Stored data entries
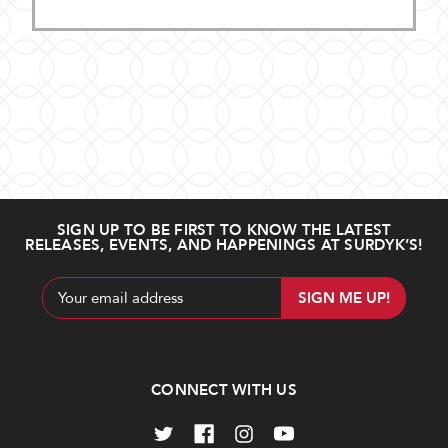
SIGN UP TO BE FIRST TO KNOW THE LATEST
RELEASES, EVENTS, AND HAPPENINGS AT SURDYK’S!
Email
Address
CONNECT WITH US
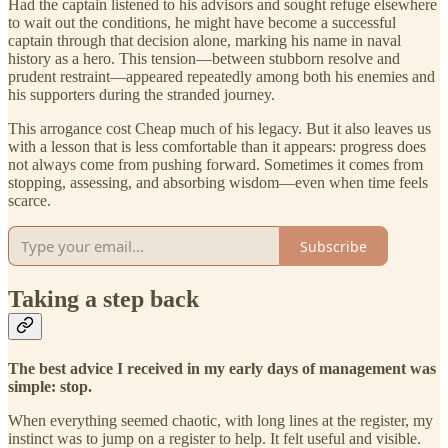
Had the captain listened to his advisors and sought refuge elsewhere
to wait out the conditions, he might have become a successful
captain through that decision alone, marking his name in naval
history as a hero. This tension—between stubborn resolve and
prudent restraint—appeared repeatedly among both his enemies and
his supporters during the stranded journey.
This arrogance cost Cheap much of his legacy. But it also leaves us
with a lesson that is less comfortable than it appears: progress does
not always come from pushing forward. Sometimes it comes from
stopping, assessing, and absorbing wisdom—even when time feels
scarce.
Subscribe
Taking a step back
The best advice I received in my early days of management was
simple: stop.
When everything seemed chaotic, with long lines at the register, my
instinct was to jump on a register to help. It felt useful and visible.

## What needs to be done
Start at the top of the entries and repeat each line exactly, ending at the line that contains "to wait out". Pictures are not part of the copy.

## Reply to the exercise
SIGN UP TO BE FIRST TO KNOW THE LATEST
RELEASES, EVENTS, AND HAPPENINGS AT SURDYK’S!
Email
Address
CONNECT WITH US
Had the captain listened to his advisors and sought refuge elsewhere
to wait out the conditions, he might have become a successful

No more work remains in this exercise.